The Inca dedicated many ceremonies to the Sun in order to ensure the Sapa Inca's welfare. The sun was also important to the Incas, particularly the people of the highlands, because it was necessary for the production of crops like maize and other grains. The sun's heat was also thought to cause rain. During the rainy season the sun was hotter and brighter, while during the dry season it was weaker.

The Incas would set aside large quantities of natural and human resources throughout the empire for Inti. Each conquered province was supposed to dedicate a third of their lands and herds to Inti as mandated by the Inca. Each major province would also have a Sun Temple in which priests and priestesses would serve. The priestesses were the mamakuna, who were chosen from the aqllakuna ("chosen women"), and they would weave special cloth and brew chicha for festivities and sacrifices to Inti.

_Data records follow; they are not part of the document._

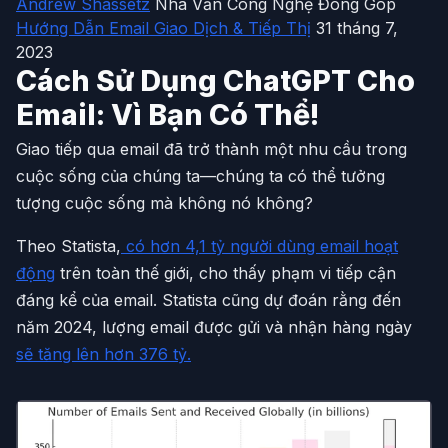
Andrew Shassetz
Nhà Văn Công Nghệ Đóng Góp
Hướng Dẫn Email Giao Dịch & Tiếp Thị
31 tháng 7,
2023
Cách Sử Dụng ChatGPT Cho
Email: Vì Bạn Có Thể!
Giao tiếp qua email đã trở thành một nhu cầu trong
cuộc sống của chúng ta—chúng ta có thể tưởng
tượng cuộc sống mà không nó không?
Theo Statista,
có hơn 4,1 tỷ người dùng email hoạt
động
trên toàn thế giới, cho thấy phạm vi tiếp cận
đáng kể của email. Statista cũng dự đoán rằng đến
năm 2024, lượng email được gửi và nhận hàng ngày
sẽ tăng lên hơn 376 tỷ.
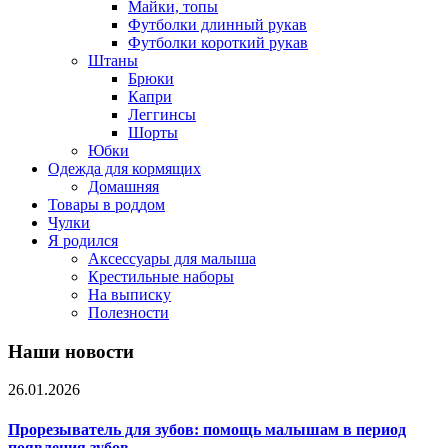
Майки, топы
Футболки длинный рукав
Футболки короткий рукав
Штаны
Брюки
Капри
Леггинсы
Шорты
Юбки
Одежда для кормящих
Домашняя
Товары в роддом
Чулки
Я родился
Аксессуары для малыша
Крестильные наборы
На выписку
Полезности
Наши новости
26.01.2026
Прорезыватель для зубов: помощь малышам в период
появления зубов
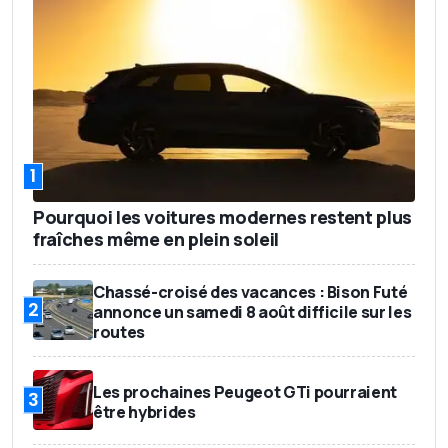
1
Pourquoi les voitures modernes restent plus
fraîches même en plein soleil
Chassé-croisé des vacances : Bison Futé
2
annonce un samedi 8 août difficile sur les
routes
Les prochaines Peugeot GTi pourraient
3
être hybrides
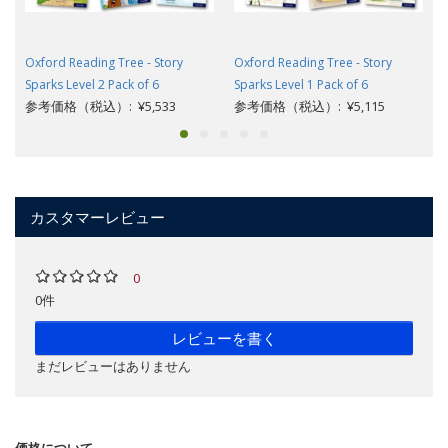
Oxford Reading Tree - Story
Oxford Reading Tree - Story
Sparks Level 2 Pack of 6
Sparks Level 1 Pack of 6
参考価格（税込）: ¥5,533
参考価格（税込）: ¥5,115
カスタマーレビュー
0
0件
レビューを書く
まだレビューはありません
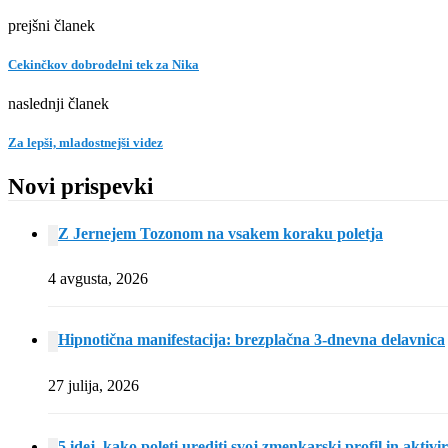
prejšni članek
Cekinčkov dobrodelni tek za Nika
naslednji članek
Za lepši, mladostnejši videz
Novi prispevki
Z Jernejem Tozonom na vsakem koraku poletja
4 avgusta, 2026
Hipnotična manifestacija: brezplačna 3-dnevna delavnica
27 julija, 2026
5 idej, kako poleti urediti svoj zmenkarski profil in aktivi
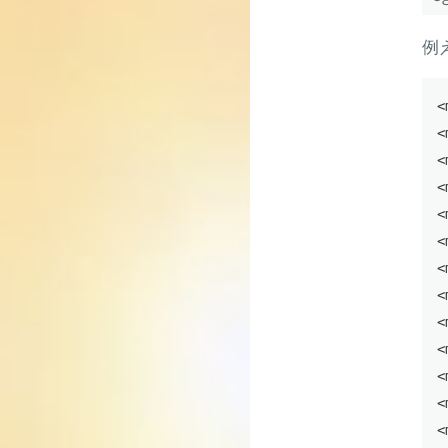
例
<
<
<
<
<
<
<
<
<
<
<
<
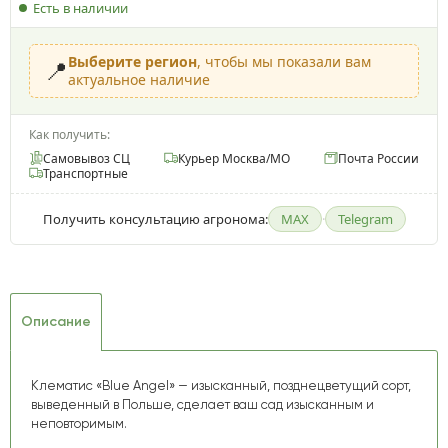
Есть в наличии
Выберите регион
, чтобы мы показали вам
📍
актуальное наличие
Как получить:
Самовывоз СЦ
Курьер Москва/МО
Почта России
Транспортные
Получить консультацию агронома:
MAX
·
Telegram
Описание
Клематис «Blue Angel» — изысканный, позднецветущий сорт,
выведенный в Польше, сделает ваш сад изысканным и
неповторимым.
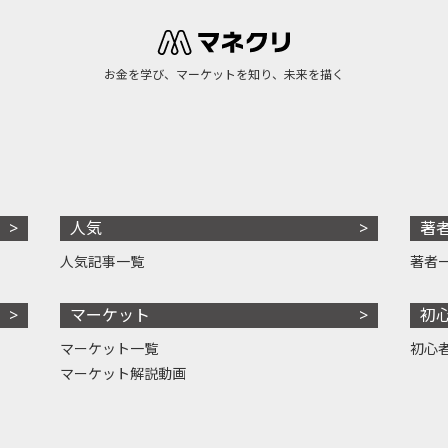
お金を学び、マーケットを知り、未来を描く
人気
著
人気記事一覧
著者
マーケット
初
マーケット一覧
初心
マーケット解説動画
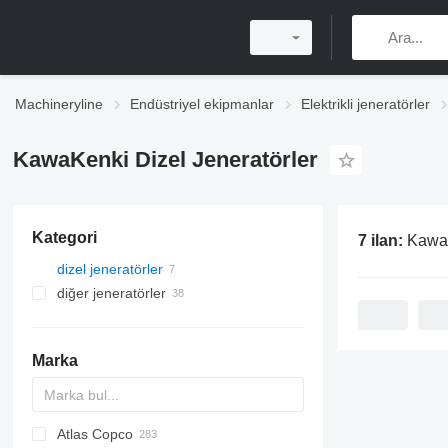
Machineryline
Endüstriyel ekipmanlar
Elektrikli jeneratörler
KawaKenki Dizel Jeneratörler
Kategori
7 ilan:
KawaK
dizel jeneratörler
diğer jeneratörler
Marka
Atlas Copco
APD
AG3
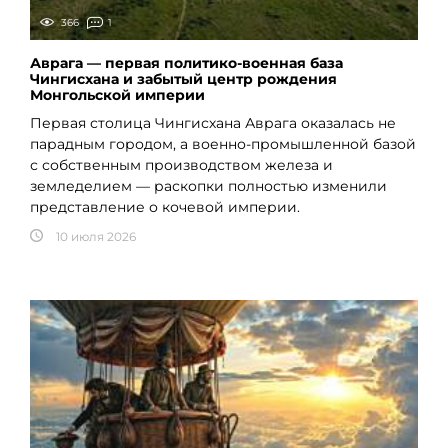
366
1
Аврага — первая политико-военная база
Чингисхана и забытый центр рождения
Монгольской империи
Первая столица Чингисхана Аврага оказалась не
парадным городом, а военно-промышленной базой
с собственным производством железа и
земледелием — раскопки полностью изменили
представление о кочевой империи.
10 июля 2026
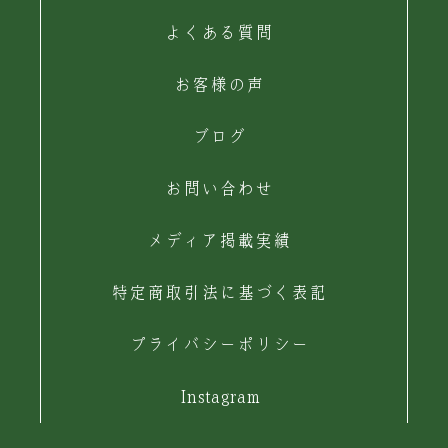
よくある質問
お客様の声
ブログ
お問い合わせ
メディア掲載実績
特定商取引法に基づく表記
プライバシーポリシー
Instagram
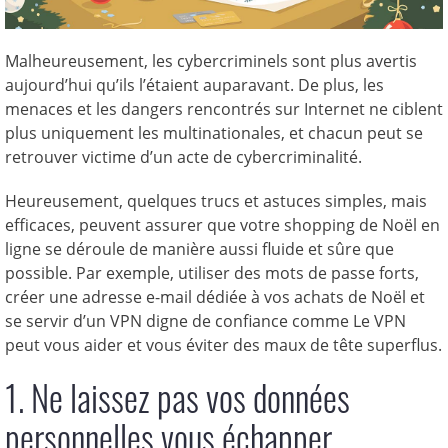
Malheureusement, les cybercriminels sont plus avertis
aujourd’hui qu’ils l’étaient auparavant. De plus, les
menaces et les dangers rencontrés sur Internet ne ciblent
plus uniquement les multinationales, et chacun peut se
retrouver victime d’un acte de cybercriminalité.
Heureusement, quelques trucs et astuces simples, mais
efficaces, peuvent assurer que votre shopping de Noël en
ligne se déroule de manière aussi fluide et sûre que
possible. Par exemple, utiliser des mots de passe forts,
créer une adresse e-mail dédiée à vos achats de Noël et
se servir d’un VPN digne de confiance comme Le VPN
peut vous aider et vous éviter des maux de tête superflus.
1. Ne laissez pas vos données
personnelles vous échapper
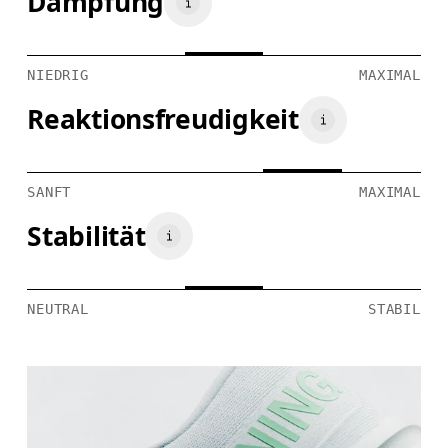
Dämpfung
NIEDRIG
MAXIMAL
Reaktionsfreudigkeit
SANFT
MAXIMAL
Stabilität
NEUTRAL
STABIL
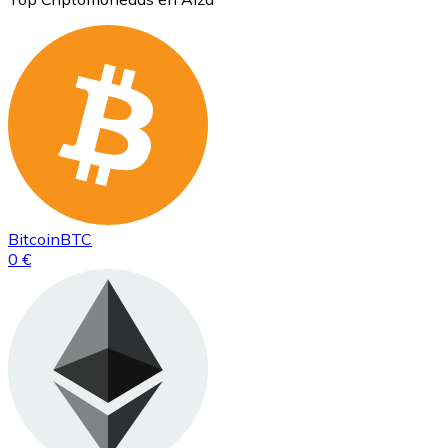
Bitcoin
BTC
0 €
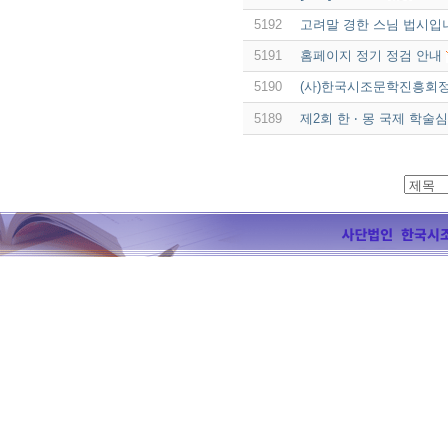
5192
고려말 경한 스님 법시입
5191
홈페이지 정기 정검 안내
5190
(사)한국시조문학진흥회
5189
제2회 한 ‧ 몽 국제 학술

Additionally, the chief temple of the Inca state religion was the Qurikancha in Cusco. Within this temple were wall niches in which the bodies of previous emperors and rulers were exhibited along with various statues of Inti in certain festivals. Some figures of Inti also depicted him in human form with a hollowed out midsection that was filled with a concoction made of gold dust and the ashes of the Inca kings' hearts.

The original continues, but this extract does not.